What is required
The copy you print must match the listing exactly, with its pictures removed.

══ Task data ══

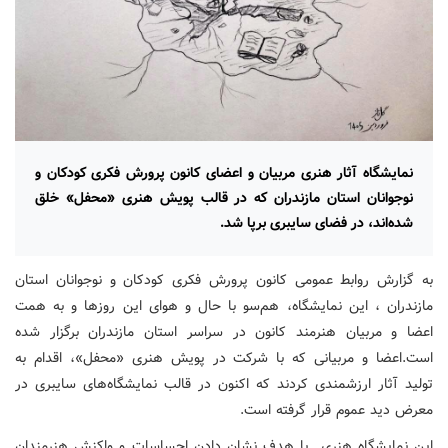
نمایشگاه آثار هنری مربیان و اعضای کانون پرورش فکری کودکان و
نوجوانان استان مازندران که در قالب پویش هنری «محفل» خلق
شده‌اند، در فضای سایبری برپا شد.
به گزارش روابط عمومی کانون پرورش فکری کودکان و نوجوانان استان
مازندران ، این نمایشگاه، هم‌سو با حال و هوای این روزها و به همت
اعضا و مربیان هنرمند کانون در سراسر استان مازندران برگزار شده
است.اعضا و مربیانی که با شرکت در پویش هنری «محفل»، اقدام به
تولید آثار ارزشمندی کردند که اکنون در قالب نمایشگاه‌های سایبری در
معرض دید عموم قرار گرفته است.
این نمایشگاه هنری با هدف نشان دادن احساسات و واکنش هنرمندان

═══

Reply
نمایشگاه آثار هنری مربیان و اعضای کانون پرورش فکری کودکان و
نوجوانان استان مازندران که در قالب پویش هنری «محفل» خلق
شده‌اند، در فضای سایبری برپا شد.
به گزارش روابط عمومی کانون پرورش فکری کودکان و نوجوانان استان
مازندران ، این نمایشگاه، هم‌سو با حال و هوای این روزها و به همت
اعضا و مربیان هنرمند کانون در سراسر استان مازندران برگزار شده
است.اعضا و مربیانی که با شرکت در پویش هنری «محفل»، اقدام به
تولید آثار ارزشمندی کردند که اکنون در قالب نمایشگاه‌های سایبری در
معرض دید عموم قرار گرفته است.
این نمایشگاه هنری با هدف نشان دادن احساسات و واکنش هنرمندان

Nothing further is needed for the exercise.